Source data:

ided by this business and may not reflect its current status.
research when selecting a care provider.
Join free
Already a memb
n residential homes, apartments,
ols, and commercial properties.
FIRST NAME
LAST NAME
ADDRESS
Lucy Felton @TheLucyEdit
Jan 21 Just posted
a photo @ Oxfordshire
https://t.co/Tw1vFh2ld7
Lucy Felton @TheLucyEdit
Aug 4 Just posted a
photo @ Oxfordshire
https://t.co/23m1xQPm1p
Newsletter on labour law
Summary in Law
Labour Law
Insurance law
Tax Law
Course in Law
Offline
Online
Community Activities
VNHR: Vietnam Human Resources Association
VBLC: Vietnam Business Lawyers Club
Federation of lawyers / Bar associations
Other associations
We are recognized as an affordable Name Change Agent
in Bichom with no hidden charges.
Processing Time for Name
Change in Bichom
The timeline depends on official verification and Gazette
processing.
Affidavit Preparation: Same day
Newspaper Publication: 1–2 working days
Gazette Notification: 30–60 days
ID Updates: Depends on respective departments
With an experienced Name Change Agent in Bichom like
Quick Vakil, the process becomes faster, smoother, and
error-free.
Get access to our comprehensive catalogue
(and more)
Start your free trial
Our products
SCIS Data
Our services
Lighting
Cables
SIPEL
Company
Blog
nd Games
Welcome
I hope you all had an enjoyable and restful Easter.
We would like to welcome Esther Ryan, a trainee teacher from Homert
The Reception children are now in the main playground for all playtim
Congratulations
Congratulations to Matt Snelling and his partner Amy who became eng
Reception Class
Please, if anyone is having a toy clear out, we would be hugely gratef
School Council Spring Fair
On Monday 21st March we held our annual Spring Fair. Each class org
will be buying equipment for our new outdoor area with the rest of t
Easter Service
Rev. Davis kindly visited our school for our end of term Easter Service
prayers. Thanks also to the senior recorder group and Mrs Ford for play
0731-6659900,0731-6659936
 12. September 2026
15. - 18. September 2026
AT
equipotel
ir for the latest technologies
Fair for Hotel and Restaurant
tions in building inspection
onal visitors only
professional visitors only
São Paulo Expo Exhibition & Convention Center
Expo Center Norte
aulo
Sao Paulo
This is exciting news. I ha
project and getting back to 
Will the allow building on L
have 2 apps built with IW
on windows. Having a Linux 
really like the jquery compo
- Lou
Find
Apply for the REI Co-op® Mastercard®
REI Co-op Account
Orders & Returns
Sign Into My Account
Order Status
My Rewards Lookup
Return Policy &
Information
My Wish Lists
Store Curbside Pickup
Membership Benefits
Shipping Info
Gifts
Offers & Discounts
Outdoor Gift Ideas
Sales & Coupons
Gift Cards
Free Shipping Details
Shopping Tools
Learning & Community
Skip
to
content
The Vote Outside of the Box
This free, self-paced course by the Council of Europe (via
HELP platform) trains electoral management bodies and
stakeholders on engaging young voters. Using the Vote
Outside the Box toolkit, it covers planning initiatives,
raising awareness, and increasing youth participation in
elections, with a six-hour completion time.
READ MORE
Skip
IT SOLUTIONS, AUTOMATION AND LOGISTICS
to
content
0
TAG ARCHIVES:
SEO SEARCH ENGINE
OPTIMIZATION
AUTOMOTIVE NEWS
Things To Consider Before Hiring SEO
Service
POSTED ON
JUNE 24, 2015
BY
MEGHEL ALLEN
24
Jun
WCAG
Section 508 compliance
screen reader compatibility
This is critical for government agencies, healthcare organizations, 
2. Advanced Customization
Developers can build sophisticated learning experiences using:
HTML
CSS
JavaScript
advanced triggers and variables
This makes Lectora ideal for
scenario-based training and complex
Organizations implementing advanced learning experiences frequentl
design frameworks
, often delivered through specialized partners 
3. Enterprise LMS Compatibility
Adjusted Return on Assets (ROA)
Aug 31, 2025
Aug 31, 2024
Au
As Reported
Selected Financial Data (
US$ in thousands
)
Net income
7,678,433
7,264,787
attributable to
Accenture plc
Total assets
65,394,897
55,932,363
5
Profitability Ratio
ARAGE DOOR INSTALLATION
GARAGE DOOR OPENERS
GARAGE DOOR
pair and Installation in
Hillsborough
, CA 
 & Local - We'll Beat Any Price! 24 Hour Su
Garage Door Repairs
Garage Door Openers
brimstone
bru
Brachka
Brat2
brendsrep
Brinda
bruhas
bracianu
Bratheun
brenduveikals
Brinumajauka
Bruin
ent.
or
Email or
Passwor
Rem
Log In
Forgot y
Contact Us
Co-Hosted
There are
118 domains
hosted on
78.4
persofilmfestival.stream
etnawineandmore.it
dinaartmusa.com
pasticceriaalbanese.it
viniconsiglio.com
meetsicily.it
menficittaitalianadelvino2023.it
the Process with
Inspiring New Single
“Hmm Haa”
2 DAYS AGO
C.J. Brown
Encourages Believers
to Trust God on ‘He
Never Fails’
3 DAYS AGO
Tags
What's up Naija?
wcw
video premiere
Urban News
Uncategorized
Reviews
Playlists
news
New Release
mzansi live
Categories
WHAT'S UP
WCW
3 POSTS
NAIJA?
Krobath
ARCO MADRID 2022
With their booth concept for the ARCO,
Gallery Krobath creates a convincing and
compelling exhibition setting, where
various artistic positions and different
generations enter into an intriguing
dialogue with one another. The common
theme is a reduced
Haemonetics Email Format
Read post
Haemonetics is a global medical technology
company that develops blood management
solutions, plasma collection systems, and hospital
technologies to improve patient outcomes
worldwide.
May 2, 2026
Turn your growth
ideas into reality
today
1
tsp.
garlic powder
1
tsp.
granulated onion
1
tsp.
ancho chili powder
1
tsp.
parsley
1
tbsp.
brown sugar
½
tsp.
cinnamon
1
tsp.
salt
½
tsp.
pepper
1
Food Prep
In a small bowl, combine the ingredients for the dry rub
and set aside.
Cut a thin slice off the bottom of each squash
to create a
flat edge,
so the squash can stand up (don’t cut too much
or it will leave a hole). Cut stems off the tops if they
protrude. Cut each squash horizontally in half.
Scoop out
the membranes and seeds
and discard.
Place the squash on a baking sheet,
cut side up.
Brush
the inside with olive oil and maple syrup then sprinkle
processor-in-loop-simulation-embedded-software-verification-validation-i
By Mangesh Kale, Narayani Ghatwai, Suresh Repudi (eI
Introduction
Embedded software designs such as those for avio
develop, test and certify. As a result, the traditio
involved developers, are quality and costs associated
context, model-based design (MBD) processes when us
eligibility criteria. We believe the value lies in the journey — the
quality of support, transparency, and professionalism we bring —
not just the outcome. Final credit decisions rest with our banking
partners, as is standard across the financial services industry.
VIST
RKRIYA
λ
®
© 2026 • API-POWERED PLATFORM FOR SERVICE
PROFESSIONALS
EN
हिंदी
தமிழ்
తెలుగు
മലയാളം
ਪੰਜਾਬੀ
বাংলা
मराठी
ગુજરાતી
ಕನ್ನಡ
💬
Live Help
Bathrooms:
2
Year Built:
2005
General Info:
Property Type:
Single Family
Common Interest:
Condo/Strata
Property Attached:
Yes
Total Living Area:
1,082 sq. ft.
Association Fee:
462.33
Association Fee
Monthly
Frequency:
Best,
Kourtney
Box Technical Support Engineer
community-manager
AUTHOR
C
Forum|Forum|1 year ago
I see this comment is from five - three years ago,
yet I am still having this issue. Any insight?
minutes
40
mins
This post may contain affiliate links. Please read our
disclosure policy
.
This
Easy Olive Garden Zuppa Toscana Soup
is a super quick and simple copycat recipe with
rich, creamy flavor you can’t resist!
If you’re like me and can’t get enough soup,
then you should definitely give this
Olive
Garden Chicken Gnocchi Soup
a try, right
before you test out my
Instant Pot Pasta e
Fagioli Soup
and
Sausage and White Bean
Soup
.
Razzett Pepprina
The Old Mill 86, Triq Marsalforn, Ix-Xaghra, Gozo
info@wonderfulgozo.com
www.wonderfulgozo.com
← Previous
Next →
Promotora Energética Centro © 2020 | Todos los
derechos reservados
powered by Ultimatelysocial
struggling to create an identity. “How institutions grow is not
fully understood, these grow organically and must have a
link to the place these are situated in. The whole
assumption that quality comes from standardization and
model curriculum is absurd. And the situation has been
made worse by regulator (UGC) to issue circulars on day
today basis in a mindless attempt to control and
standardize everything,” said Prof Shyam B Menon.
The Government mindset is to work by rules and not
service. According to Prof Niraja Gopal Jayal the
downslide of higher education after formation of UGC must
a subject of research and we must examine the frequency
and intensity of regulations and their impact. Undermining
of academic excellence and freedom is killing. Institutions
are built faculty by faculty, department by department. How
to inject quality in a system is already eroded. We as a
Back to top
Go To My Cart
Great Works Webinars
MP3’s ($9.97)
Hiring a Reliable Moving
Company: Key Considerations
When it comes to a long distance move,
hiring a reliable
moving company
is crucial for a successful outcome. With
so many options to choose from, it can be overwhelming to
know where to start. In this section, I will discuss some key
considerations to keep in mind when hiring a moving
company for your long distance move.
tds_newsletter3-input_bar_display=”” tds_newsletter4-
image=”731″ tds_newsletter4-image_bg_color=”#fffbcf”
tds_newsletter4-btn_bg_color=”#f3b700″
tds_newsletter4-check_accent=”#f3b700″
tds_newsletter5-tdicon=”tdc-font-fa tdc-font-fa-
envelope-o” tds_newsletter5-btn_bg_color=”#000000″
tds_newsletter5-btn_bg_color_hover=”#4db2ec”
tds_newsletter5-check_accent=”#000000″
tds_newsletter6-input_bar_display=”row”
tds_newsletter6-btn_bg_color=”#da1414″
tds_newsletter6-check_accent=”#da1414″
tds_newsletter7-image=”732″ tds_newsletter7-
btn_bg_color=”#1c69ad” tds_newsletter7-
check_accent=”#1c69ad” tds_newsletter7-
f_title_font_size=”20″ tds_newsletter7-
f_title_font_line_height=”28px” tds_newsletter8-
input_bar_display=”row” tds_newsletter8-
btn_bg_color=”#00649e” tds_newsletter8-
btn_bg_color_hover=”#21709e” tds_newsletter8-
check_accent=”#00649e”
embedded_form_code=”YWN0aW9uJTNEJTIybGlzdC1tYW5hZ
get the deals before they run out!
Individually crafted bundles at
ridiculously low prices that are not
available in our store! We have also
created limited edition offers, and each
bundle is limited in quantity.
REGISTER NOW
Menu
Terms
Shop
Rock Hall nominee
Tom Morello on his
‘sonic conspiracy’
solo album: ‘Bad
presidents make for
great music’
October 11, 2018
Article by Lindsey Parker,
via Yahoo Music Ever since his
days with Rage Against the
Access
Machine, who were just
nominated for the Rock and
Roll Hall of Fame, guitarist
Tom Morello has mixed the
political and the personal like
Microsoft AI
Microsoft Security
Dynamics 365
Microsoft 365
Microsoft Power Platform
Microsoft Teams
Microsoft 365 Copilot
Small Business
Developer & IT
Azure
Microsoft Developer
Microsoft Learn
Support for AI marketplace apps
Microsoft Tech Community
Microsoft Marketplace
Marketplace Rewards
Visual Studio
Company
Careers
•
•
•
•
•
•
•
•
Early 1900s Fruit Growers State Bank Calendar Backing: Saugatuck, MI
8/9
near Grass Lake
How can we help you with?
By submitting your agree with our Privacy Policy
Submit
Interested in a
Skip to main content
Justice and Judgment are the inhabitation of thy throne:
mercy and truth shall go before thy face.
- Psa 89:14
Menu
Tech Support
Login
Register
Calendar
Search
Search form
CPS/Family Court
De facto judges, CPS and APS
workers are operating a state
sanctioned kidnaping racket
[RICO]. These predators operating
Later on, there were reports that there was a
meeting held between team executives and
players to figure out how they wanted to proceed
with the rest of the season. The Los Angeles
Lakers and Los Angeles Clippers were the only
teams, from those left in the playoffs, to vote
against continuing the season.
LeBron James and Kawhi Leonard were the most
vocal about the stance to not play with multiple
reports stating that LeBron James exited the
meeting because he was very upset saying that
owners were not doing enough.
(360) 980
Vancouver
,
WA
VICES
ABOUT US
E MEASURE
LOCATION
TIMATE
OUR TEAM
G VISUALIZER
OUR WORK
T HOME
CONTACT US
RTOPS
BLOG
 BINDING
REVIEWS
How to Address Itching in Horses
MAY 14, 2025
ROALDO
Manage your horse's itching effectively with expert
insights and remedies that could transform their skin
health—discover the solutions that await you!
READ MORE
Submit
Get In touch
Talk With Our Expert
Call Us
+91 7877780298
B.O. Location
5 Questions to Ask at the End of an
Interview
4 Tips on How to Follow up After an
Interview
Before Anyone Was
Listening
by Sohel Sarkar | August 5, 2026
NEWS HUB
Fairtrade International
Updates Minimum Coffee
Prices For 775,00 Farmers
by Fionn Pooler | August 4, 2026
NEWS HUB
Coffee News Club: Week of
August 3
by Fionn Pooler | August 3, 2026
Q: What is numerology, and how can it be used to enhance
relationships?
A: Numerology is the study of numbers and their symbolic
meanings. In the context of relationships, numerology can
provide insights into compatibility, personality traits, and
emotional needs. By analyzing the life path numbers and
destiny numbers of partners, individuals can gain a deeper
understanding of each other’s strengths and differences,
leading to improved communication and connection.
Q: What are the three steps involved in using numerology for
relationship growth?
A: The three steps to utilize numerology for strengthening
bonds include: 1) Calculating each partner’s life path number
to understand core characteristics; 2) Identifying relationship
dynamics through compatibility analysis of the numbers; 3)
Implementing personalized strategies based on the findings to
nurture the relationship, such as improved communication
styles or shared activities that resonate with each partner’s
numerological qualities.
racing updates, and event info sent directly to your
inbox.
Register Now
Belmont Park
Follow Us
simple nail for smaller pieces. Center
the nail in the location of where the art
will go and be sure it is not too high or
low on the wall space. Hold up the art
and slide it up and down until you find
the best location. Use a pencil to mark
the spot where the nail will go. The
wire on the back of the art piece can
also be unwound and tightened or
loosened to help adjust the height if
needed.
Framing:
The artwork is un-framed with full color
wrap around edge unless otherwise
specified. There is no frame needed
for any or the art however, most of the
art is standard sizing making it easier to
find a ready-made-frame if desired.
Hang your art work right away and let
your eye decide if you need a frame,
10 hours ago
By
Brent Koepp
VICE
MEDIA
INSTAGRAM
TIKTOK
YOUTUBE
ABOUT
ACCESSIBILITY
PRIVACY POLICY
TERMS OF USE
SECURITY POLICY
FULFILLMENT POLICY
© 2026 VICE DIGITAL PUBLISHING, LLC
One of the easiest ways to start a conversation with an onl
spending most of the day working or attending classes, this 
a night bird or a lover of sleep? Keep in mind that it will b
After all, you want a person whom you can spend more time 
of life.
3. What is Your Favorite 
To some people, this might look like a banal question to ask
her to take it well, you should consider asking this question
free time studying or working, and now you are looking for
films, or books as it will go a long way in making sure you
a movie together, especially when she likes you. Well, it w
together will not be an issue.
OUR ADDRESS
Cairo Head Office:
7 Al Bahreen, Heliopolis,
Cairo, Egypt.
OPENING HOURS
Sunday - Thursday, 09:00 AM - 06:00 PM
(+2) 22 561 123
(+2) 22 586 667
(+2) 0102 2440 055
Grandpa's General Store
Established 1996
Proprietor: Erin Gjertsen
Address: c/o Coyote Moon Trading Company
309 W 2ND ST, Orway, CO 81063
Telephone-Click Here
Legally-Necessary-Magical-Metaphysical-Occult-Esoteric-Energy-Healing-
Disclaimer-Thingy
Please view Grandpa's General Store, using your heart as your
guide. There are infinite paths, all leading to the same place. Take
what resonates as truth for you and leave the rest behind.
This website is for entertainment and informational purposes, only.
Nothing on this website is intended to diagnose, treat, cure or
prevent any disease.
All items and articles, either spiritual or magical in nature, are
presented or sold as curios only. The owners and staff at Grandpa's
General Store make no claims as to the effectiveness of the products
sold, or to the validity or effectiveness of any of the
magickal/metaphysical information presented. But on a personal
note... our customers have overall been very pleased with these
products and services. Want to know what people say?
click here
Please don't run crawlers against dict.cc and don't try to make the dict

Required action: Every line holding the string "through" should be copied here, so please find those lines in the data.

Task solution:
, often delivered through specialized partners 
dynamics through compatibility analysis of the numbers; 3)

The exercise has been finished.